Is this such a bad thing, though? K- Pop, for all its faults –and there are many, from musical to moral–, promotes a balanced and sensible lifestyle: K- Pop Fiestas in Bolivia begin as early as 8am and it is absolutely unheard of for alcohol to be consumed at one of these events — a staggering contrast to, say, the recent Glastonbury festival where, no doubt, stomach-pumping machines across Somerset will have been working overtime.
However, the emergence of K-Pop seems to be papering over the cracks in home-grown musical talent. While Denise Fernandez dismisses the claim that K-Pop’s popularity in Bolivia represents a rejection of Western music as a ‘common misconception’, she expresses concern that people are eschewing Bolivian culture: ‘musically K-Pop is not our roots, sociologically it is not our culture’.

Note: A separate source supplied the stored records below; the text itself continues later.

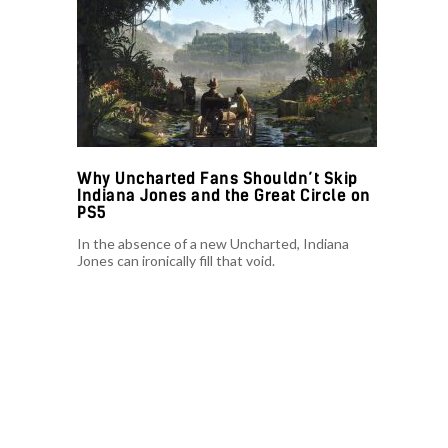
Why Uncharted Fans Shouldn’t Skip
Indiana Jones and the Great Circle on
PS5
In the absence of a new Uncharted, Indiana
Jones can ironically fill that void.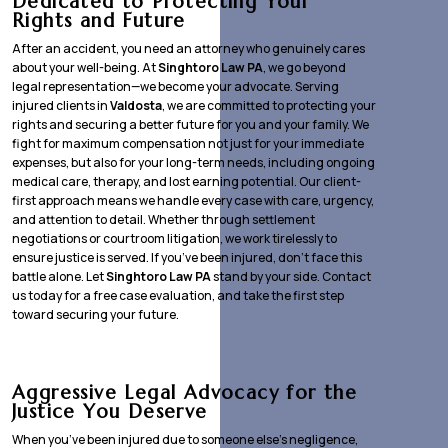
Dedicated to Protecting Your
Rights and Future
After an accident, you need an attorney who genuinely cares
about your well-being. At
Singhtoro Law PA
, we go beyond
legal representation—we become your advocate. Serving
injured clients in
Valdosta
, we are committed to protecting your
rights and securing a better future for you and your family. We
fight for maximum compensation not just for your immediate
expenses, but also for your long-term needs, including ongoing
medical care, therapy, and lost earning potential. Our client-
first approach means we handle every case with care, urgency,
and attention to detail. Whether through settlement
negotiations or courtroom litigation, we work tirelessly to
ensure justice is served. If you’ve been injured, don’t face this
battle alone. Let
Singhtoro Law PA
stand by your side. Contact
us today for a free case evaluation, and take the first step
toward securing your future.
Aggressive Legal Advocacy for the
Justice You Deserve
When you’ve been injured due to someone else’s negligence,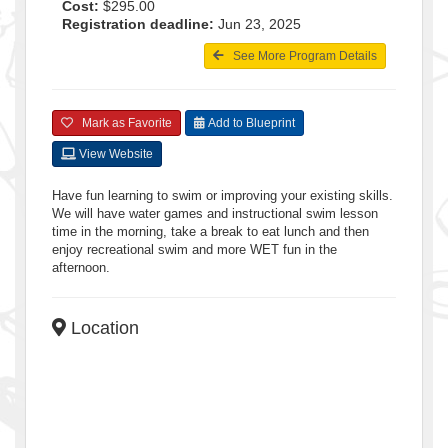
Cost:
$295.00
Registration deadline:
Jun 23, 2025
See More Program Details
Mark as Favorite
Add to Blueprint
View Website
Have fun learning to swim or improving your existing skills.
We will have water games and instructional swim lesson
time in the morning, take a break to eat lunch and then
enjoy recreational swim and more WET fun in the
afternoon.
Location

Perhaps, though, subconsciously, as a result of Morales’ persistent deconolisation efforts, young Bolivians are migrating away from the traditional American blonde bimbos to a more tangible idol. Indeed, it is uplifting to see Diamond Girls wax lyrical about the ‘rounded lives’ of their favourite stars. However, while the girls insist on wearing their K-Pop blinkers, the rest of us should not forget that this perfection is only surface-deep. The reality behind ‘cultural technology’ is both a sinister and cynical one. For Bolivians, though, this influx of Korean culture offers a more pressing concern: if Diamond Girls get their way, Hallyu may well prove to shape Bolivian national identity in the same way that American cultural exports have.